Ribollita literally means ‘reboiled’ and in Tuscany was traditionally made in large quantities and re-heated day after day. You’ll be amazed how delicious a few cheap vegetables and some stale bread can taste!
A delicious, healthy meal of beans and vegetables rich in protein, antioxidants, vitamins, fibre and iron. It only takes 20 minutes hands-on prep time and can be made ahead too.
- Boil a kettle and make the stock according to packet instructions.
- Peel and finely chop the onion and carrots. Wash and finely slice the celery. Wash and chop the parsley.
- Discard the green part of the leek and the outer leaf, finely slice the white part and rinse under running water.
- Warm the oil in a large saucepan. Add the chopped onion, carrot, celery, leek and parsley and sprinkle with a little salt. Sauté for 10 minutes.
- Meanwhile, shred the chard and savoy cabbage and rinse in a colander under running water.
- Wash the rosemary and thyme sprigs and tie them together with a piece of string. Peel and dice the potato.
- Drain the cannellini beans and rinse in a sieve under running water. Blitz half the beans to a cream with a blender.
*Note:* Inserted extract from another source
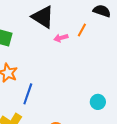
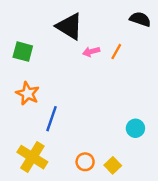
orange line: (82, 30) -> (116, 52), moved

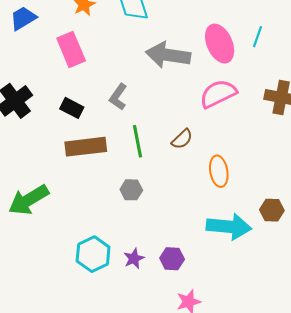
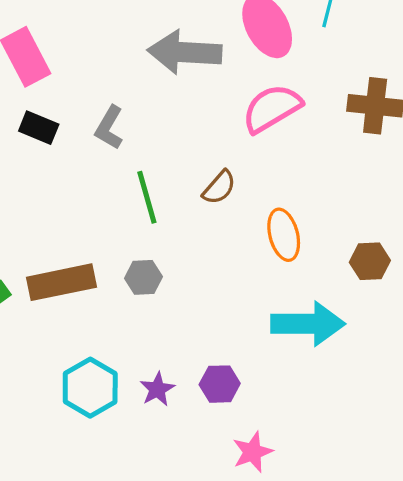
black rectangle: (72, 108) -> (39, 128), moved
brown rectangle: (86, 147) -> (61, 282), moved
brown hexagon: (272, 210) -> (370, 261), moved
- Add the chard, cabbage and diced potato to the pan and stir to combine.
- After a couple of minutes add the tomatoes, the whole beans and tied herbs and cook for a further 5 minutes.
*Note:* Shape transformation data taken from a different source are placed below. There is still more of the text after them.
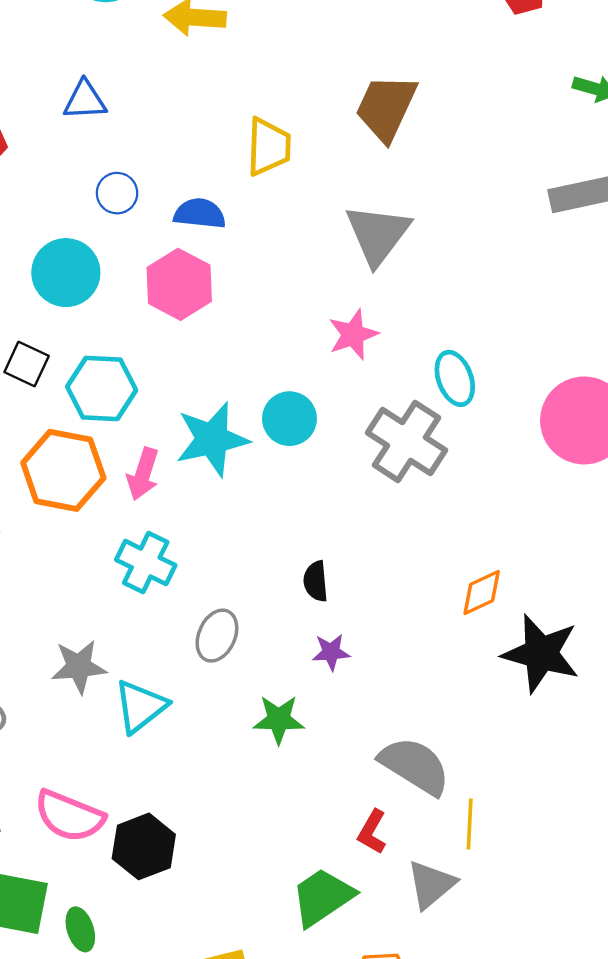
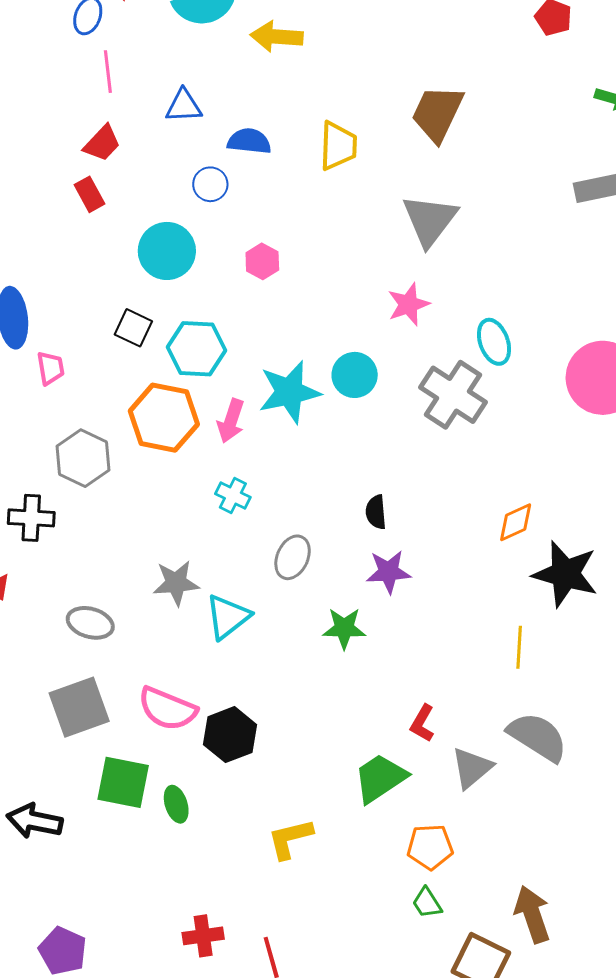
blue semicircle: (200, 214) -> (249, 141), moved
pink hexagon: (179, 284) -> (262, 261), size x0.6
cyan cross: (146, 563) -> (233, 496), size x0.7
purple star: (331, 652) -> (389, 572), size x1.4
gray semicircle: (415, 766) -> (538, 737), moved
yellow line: (470, 824) -> (519, 647), moved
- Pour over the stock, bring to the boil then simmer for about 35-40 minutes or until the vegetables are tender.
- Remove a third of the vegetables and purée them. Return them to the pan along with the puréed cannellini beans and cook for another 5 minutes.
- To serve, toast the slices of bread, put all the slices into a large bowl and then ladle over the soup.